Airport in the Federated States of Micronesia

Pohnpei International Airport is an airport serving Pohnpei, Federated States of Micronesia. It is located on Deketik, an islet connected to Pohnpei Island by a causeway. It is close to Palikir, the capital of the Federated States of Micronesia.

The extension of the Pohnpei International Airport began in 2009 and was to be completed in 2011. The Government of Japan has agreed to provide about US$29 million for the project. The project includes extending the runway by 228 m and improving the terminal facilities and apron. Enhancements will help prevent problems such as when a Boeing 727 cargo jet overran the runway and the airport had to be closed for six days in May 2008.
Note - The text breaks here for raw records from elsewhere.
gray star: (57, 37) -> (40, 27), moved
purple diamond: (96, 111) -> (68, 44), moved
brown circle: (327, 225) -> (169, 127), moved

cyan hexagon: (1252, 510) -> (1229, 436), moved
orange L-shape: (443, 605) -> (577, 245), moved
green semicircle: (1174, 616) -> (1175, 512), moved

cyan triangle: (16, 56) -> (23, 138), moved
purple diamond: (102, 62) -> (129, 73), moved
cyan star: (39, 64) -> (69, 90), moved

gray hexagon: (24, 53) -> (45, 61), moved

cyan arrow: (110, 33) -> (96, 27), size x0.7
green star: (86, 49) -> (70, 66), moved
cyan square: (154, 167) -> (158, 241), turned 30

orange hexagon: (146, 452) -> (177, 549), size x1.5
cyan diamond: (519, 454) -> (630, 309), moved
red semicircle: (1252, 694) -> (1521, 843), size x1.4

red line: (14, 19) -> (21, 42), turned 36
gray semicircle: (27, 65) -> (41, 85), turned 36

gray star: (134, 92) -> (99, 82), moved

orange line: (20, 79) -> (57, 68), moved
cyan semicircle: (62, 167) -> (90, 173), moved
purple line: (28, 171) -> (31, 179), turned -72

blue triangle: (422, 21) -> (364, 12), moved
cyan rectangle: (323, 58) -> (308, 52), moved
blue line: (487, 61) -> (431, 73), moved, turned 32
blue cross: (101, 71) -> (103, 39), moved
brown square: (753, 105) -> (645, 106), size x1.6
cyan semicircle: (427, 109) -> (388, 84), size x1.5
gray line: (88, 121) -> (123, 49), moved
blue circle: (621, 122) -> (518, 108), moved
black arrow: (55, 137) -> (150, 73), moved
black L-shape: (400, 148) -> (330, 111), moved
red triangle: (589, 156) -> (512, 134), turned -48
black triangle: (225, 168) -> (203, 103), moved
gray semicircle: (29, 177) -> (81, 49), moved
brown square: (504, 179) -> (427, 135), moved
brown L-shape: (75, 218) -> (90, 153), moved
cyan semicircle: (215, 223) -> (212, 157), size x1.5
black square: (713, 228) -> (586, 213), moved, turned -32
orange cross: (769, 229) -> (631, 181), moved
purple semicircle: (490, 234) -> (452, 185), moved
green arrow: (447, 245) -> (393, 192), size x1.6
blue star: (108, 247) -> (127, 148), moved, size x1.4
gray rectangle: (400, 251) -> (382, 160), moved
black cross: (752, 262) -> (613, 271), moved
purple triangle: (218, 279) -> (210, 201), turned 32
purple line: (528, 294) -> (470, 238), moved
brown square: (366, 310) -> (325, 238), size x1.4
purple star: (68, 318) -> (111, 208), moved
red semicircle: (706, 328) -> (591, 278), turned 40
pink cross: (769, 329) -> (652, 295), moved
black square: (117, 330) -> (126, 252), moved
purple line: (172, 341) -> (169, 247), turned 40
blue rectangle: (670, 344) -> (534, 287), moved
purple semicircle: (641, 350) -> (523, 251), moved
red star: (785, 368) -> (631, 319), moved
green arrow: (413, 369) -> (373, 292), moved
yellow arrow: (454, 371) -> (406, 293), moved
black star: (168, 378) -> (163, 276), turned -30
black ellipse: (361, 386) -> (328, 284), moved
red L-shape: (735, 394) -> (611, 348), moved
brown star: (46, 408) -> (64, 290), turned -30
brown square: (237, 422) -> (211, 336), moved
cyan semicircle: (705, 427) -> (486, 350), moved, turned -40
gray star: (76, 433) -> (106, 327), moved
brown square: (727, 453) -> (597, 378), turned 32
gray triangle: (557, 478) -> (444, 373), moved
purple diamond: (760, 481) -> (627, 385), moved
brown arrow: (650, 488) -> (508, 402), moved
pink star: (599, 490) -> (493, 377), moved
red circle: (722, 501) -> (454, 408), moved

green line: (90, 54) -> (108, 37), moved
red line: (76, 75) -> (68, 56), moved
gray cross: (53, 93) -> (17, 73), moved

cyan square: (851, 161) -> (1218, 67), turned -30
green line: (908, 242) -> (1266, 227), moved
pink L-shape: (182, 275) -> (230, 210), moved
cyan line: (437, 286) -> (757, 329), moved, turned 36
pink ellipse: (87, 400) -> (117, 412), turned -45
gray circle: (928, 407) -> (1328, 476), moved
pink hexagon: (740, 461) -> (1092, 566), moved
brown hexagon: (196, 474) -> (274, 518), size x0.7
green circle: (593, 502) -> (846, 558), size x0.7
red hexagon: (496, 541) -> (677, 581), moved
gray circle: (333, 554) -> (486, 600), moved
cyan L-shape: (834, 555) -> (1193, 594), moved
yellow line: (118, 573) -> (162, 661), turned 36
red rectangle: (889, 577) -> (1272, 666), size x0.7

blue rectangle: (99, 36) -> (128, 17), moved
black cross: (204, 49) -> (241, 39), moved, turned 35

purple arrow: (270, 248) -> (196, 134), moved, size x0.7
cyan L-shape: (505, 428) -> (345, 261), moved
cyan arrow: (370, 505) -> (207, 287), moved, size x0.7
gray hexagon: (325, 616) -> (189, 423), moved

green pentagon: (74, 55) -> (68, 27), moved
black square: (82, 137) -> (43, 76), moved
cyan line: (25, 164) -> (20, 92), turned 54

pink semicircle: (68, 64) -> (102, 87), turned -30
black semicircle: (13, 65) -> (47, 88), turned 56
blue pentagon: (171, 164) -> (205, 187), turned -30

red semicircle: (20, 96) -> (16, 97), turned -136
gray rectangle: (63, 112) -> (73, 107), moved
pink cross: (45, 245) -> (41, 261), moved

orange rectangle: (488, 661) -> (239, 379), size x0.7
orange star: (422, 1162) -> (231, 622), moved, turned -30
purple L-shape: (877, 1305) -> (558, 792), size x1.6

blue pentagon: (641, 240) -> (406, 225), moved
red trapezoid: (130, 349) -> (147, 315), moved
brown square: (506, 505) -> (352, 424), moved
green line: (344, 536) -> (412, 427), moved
== Airlines and destinations ==
Like many islands within the region, commercial air service is limited due to the small population and tourist traffic. The only current scheduled passenger services for Pohnpei are the United Airlines (formerly Continental Micronesia) Island Hopper flights operated with Boeing 737-800 jetliners between Guam and Honolulu (three times weekly in each direction), the Guam-Chuuk-Pohnpei flights and a flight to Port Moresby on Air Niugini. Also, Caroline Islands Air provides charter flights around the region.

In addition to passenger services, Asia Pacific Airlines transports cargo (including U.S. mail) to and from Pohnpei.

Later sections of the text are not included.